Reports condemn appalling situation of the Guarani

Guarani mother and child, Brazil. The Guarani face systematic persecution and nearly all of their land has been stolen.
Guarani mother and child, Brazil. The Guarani face systematic persecution and nearly all of their land has been stolen.
© João Ripper/Survival

Two recently published reports say that the Guarani Indians of Mato Grosso do Sul state in Brazil live in terrible conditions and that it is crucial that their ancestral lands be mapped out and legally recognized.

The first report, issued by Brazil’s Public Ministry in April 2010, says that the Guarani of Mato Grosso do Sul state suffer from a high infant mortality rate and the highest homicide and suicide rates of Brazil.

It says that these are a result of land conflict following the authorities’ failure to comply with Brazilian law and recognize the Guarani’s land rights; many Guarani are crammed into small reserves or in makeshift camps on the side of highways.

The report lists violent attacks on Guarani communities, particularly common after communities attempt to reoccupy their land which has been stolen by agro-industries and government colonization schemes.

The report describes one such attack on a Guarani community in September 2009 as a case of ‘genocide’.

It documents the assassination of various Indians, such as the internationally respected leader Marcos Veron as an example of the ‘chronic insecurity of the 70,000 indigenous people of the state’.

The second report, carried out by the Council for the Defense of the Rights of the Human Person (CDDPH) of the government’s Secretariat for Human Rights and presented at the Ministry of Justice last month, states that the Guarani live in ‘extremely precarious conditions’.

It says that they suffer from a lack of land, lack of access to basic health services, high levels of violence and discrimination and lack of food and clean water, some children suffering from ‘acute malnutrition’.

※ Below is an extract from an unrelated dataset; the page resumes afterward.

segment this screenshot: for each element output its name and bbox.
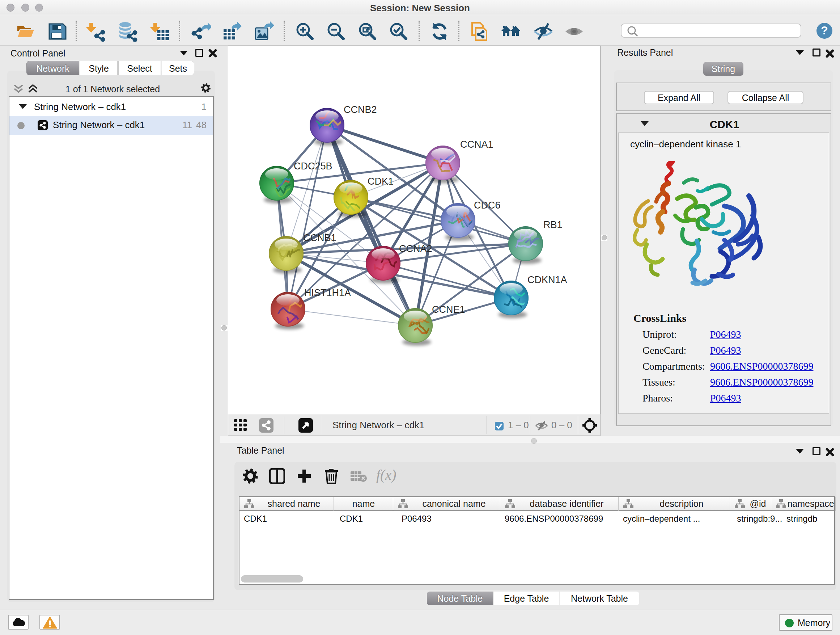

It indicates an increase in disease amongst the Guarani, owing to their exposure to pesticides used in the nearby ranches, frequently built on their land.

The report urges that FUNAI, the Brazilian government’s indigenous affairs department, concentrate on the mapping out of Guarani land, and that the police and the Public Ministry act upon the cases of discrimination against the Guarani, amongst other recommendations.

Survival International has protested to the Brazilian government, urging it to comply with Brazilian and international law and urgently recognize Guarani land rights, and has raised the matter with the UN in a report issued earlier this year.